§ Task brief
From the records, return each line that has the word "rural" in it.

§ Information provided
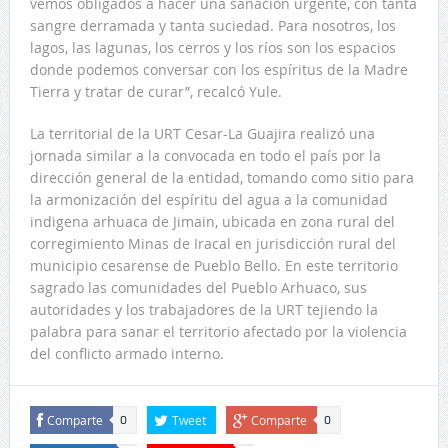
vemos obligados a hacer una sanación urgente, con tanta
sangre derramada y tanta suciedad. Para nosotros, los
lagos, las lagunas, los cerros y los ríos son los espacios
donde podemos conversar con los espíritus de la Madre
Tierra y tratar de curar”, recalcó Yule.
La territorial de la URT Cesar-La Guajira realizó una
jornada similar a la convocada en todo el país por la
dirección general de la entidad, tomando como sitio para
la armonización del espíritu del agua a la comunidad
indigena arhuaca de Jimain, ubicada en zona rural del
corregimiento Minas de Iracal en jurisdicción rural del
municipio cesarense de Pueblo Bello. En este territorio
sagrado las comunidades del Pueblo Arhuaco, sus
autoridades y los trabajadores de la URT tejiendo la
palabra para sanar el territorio afectado por la violencia
del conflicto armado interno.
Comparte
Tweet
Comparte
0
0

§ Answer space
indigena arhuaca de Jimain, ubicada en zona rural del
corregimiento Minas de Iracal en jurisdicción rural del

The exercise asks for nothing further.